The Missouri Supreme Court has struck down a 2010 ethics law that took a long and twisted path to its final form.
The law, which was once touted as "the most sweeping and comprehensive in the universe," limited transfers between political committees, allowed the Missouri Ethics Commission to initiate its own investigations (as opposed to just responding to complaints), made it a crime to obstruct commission investigations, required donations of more than $500 made during the legislative session to be reported within 48 hours, and made it a crime for governors to offer a lawmaker a job in exchange for a vote.
In a unanimous opinion issued today, the seven justices said the law violated the Missouri Constitution's "original purpose" requirement.
Here's how the events in 2010 played out:
- The original bill (Senate Bill 844) added a provision to the state's purchasing code that allowed statewide elected officials to use the Office of Administration to determine the lowest bidder for a contract.
- Senators attached two amendments to the bill - one that dealt with the purchase of supplies, and another that gave lawmakers a key to the Capitol dome.

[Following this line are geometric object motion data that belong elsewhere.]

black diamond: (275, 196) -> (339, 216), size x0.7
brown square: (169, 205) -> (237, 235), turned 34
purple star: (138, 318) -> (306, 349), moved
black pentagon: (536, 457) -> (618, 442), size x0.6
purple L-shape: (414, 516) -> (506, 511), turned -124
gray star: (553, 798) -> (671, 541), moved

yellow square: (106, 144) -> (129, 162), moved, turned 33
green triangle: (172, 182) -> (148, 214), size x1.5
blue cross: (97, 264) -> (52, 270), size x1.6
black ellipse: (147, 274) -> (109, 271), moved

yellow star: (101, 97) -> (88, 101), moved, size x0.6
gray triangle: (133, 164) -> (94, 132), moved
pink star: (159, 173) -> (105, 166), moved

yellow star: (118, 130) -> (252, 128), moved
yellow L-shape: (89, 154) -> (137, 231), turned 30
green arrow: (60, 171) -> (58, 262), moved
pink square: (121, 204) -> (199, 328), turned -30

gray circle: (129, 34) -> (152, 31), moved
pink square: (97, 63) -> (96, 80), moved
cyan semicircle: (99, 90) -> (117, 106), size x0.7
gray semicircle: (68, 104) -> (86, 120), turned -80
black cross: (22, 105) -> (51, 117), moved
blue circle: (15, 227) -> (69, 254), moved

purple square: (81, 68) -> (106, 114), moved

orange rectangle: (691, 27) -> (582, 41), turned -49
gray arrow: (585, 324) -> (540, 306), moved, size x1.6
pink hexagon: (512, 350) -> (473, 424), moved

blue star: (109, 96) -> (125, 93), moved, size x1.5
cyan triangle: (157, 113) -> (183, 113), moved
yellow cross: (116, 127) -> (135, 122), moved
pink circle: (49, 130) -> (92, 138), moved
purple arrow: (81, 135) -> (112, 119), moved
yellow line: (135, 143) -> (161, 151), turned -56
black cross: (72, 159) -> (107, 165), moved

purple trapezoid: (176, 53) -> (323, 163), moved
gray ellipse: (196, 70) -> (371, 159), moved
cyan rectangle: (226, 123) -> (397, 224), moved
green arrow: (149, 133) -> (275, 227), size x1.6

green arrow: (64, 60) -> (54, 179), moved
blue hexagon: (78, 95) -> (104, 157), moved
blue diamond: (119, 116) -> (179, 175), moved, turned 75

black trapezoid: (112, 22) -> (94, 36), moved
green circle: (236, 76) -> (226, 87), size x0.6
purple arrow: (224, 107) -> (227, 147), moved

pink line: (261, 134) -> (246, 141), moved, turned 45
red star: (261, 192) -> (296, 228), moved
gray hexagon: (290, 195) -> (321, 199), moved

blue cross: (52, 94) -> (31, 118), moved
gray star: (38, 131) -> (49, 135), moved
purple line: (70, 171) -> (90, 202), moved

- The state House adopted a substitute for the bill, which kept the procurement sections, removed the part about the keys to the dome, repealed or enacted 78 sections of law dealing with campaign finance and ethics violations, and changed the title of the bill to, "relating to the ethical administration of public institutions and officials, with penalty provisions and a contingent effective date for certain sections."
- On the last day of the regular session, lawmakers passed a version from a conference committee that was entitled "An act … relating to ethics, with penalty provisions." It retained the procurement and dome key provisions, changed a number of other sections, and added a provision that made it a misdemeanor to obstruct an ethics investigation.
John Klebba, the president of Legends Bank, filed suit (one of the changes prohibited state-charted banks from donating to political action committees), alleging that the rule violated the original purpose clause in the state Constitution, as well as the First Amendment.
A judge agreed, and the state Supreme Court upheld that ruling today, though it allowed the provisions relating to procurement to remain. Judge Zel Fischer, in a concurring opinion, disagreed with severing the procurement provisions.
Reactions are pouring in from elected officials from both parties. House Speaker Steven Tilley (R, Perryville) says he's disappointed.
"There were some provisions in there that we were proud of," Tilley said. "First, giving some teeth to the Missouri Ethics Commission, making it a crime to mislead the Ethics Commission in an investigation, eliminating committee-to-committee transfers so there’s more transparency in the process."
Governor Jay Nixon (D) issued the following written statement:
“Senate Bill 844 cleaned up Missouri’s political party committees, expanded contribution reporting requirements, and took numerous other steps to make government operate in a more open and accountable way. Today’s ruling leaves a significant hole in Missouri’s ethics laws, and the General Assembly must move quickly to get a strong ethics bill on my desk. In the coming days, I will communicate with the General Assembly about the key components that should be in a strong ethics bill, and we must come together to get these vital laws back on the books.”
Meanwhile, State Representative Jason Kander (D, Kansas City) says he’ll re-file the ethics bill this year.
“It’s a great opportunity to revisit comprehensive ethics reform and pass a clean bill that does what the 2010 bipartisan legislation did, which is, outlaw money laundering in political campaigns," Kander said.
Kander added that his new bill will go farther, as it would include restoring campaign contribution limits. Kander is also running for Missouri Secretary of State.